(What to produce) Repeat verbatim, and only, the lines of the data below, beginning at the line that contains "que Arturo Vidal prepararía" and stopping after the line that contains "millonaria pensión".

(Records excerpted from a collection)
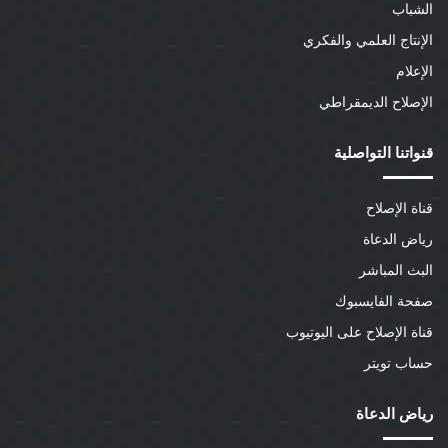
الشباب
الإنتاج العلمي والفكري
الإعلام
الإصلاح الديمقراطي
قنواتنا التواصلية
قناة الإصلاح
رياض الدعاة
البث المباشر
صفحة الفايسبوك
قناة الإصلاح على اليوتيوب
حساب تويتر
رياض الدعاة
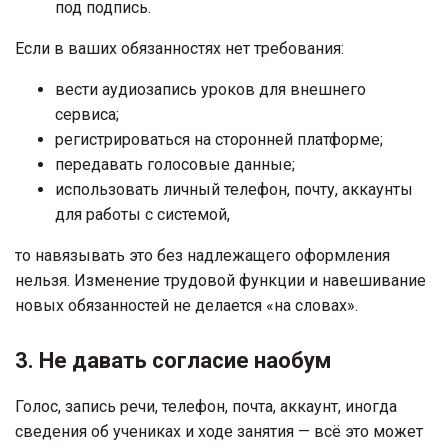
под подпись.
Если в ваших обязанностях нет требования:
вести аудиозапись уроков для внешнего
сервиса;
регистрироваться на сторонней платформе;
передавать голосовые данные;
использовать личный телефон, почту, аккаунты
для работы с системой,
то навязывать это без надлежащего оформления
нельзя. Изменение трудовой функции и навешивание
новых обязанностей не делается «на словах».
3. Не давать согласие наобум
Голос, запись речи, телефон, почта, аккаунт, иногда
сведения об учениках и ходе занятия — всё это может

==

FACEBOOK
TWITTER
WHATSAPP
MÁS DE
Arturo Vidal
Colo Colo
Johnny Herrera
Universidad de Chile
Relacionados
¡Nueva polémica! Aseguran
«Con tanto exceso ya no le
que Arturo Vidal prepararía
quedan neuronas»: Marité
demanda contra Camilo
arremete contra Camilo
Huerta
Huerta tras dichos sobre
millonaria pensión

...

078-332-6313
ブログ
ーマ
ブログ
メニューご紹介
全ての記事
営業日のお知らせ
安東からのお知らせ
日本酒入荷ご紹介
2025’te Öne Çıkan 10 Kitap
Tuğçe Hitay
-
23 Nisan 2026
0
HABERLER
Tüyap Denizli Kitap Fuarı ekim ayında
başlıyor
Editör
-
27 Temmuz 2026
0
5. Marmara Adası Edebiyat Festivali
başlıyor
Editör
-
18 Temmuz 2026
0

(Your response)
que Arturo Vidal prepararía
quedan neuronas»: Marité
demanda contra Camilo
arremete contra Camilo
Huerta
Huerta tras dichos sobre
millonaria pensión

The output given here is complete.